Some ideas, any or all of which seem to be right or wrong depending on how I think about them. I'd welcome your thoughts.

1. Minimalist/existentialist soul: nothing about how we think of ourselves resides in the soul. It's simply a record of our existence, as noted by God. The inescapable "surd" of existence described by Soren Kierkegaard, or potentially the self identified by Rene Descartes.
2. The maturing soul: everything that we think about ourselves is contained within our soul, and it acquires "memory" independent of the nervous systems. The soul starts as a blank slate (tabula rasa). An analogy would be that it's the long-term memory and our brains are short-term memory that are constantly dumping into the long-term memory.
3. The screen play (or computer code) of our life: God knows all, "in our mothers' wombs," and our soul is our story at various points in being told.
4. The mirror: a spiritual (e.g., not observable) reflection of everything we do in the material world.
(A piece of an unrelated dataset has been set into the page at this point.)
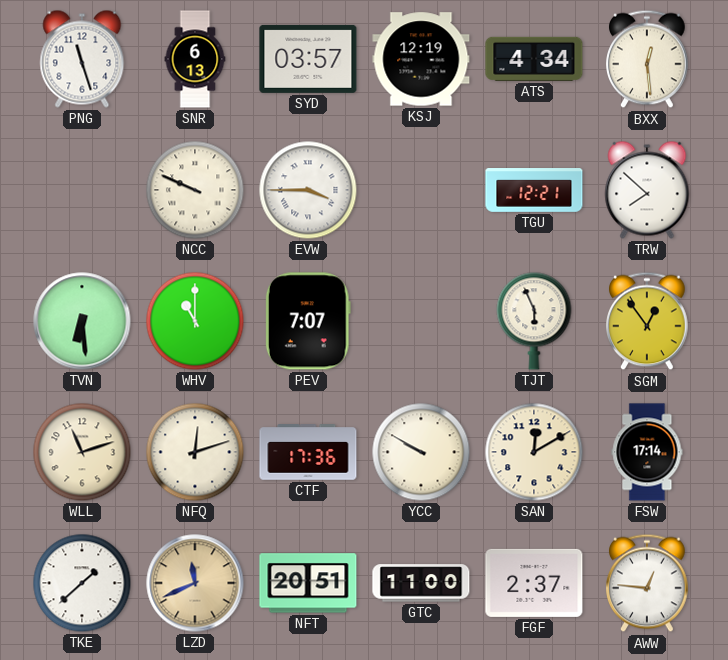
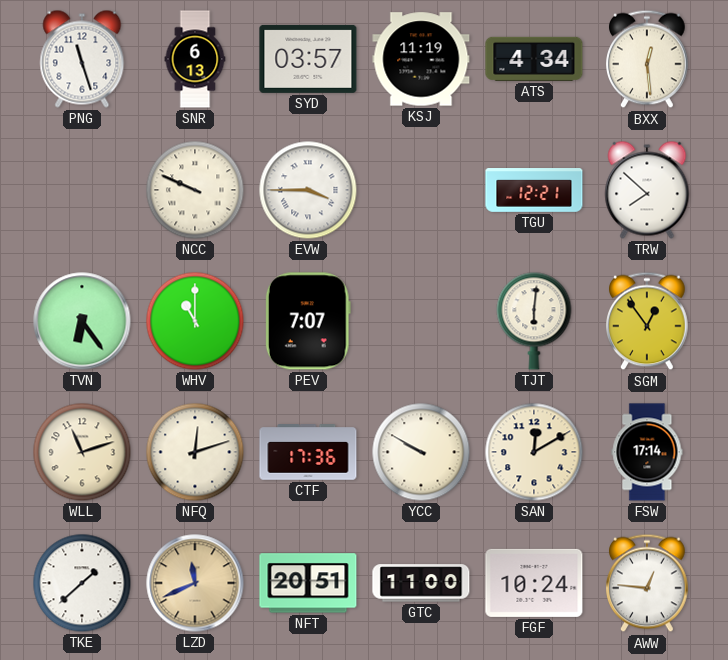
KSJ: 12:19 -> 11:19
TVN: 6:29 -> 6:24
TJT: 5:56 -> 6:01
FGF: 2:37 -> 10:24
I think given neuroscience's establishment of identity and personality in the brain, the notion that when we die, we're going to see and meet all the people we loved in our lives is not a given. Maybe in the "mirror" soul or "screen play" or "maturing soul" we could remember things of our life, but it seems to me that God is so far beyond anything humans can comprehend or perceive with our physical senses that I'm not sure we'll ever answer what happens when we die.
I have provided some data in this thread starting with my post Feb 24, '12, 3:00 pm (last 3 paragraphs in particular) and especially mine on Feb 24, '12, 3:02 pm.

The bottom line is:
(1) As Catholics we are part of the tradition of theistic humanism going back before Socrates. The philosophical conviction that there is an immaterial component to the human person, the soul, is a part of that tradition.

(2) Neuroscience has not demonstrated that the mind/soul can be reduced to brain or neuronal activity (or as you say the “establishment of identity and personality in the brain”). It has only shown us neurological correlates of mental processes. Science has in fact shown us that the causality involved in the relationship between brain and mind is bidirectional. See studies in neuroplasticity in Feb 24, '12, 3:02 pm.

(3) Philosophy has not demonstrated why one would be rationally compelled to limit oneself to the scientific method to test and derive all true propositions about reality nor why one would be rationally compelled to adopt philosophical materialism/physicalism.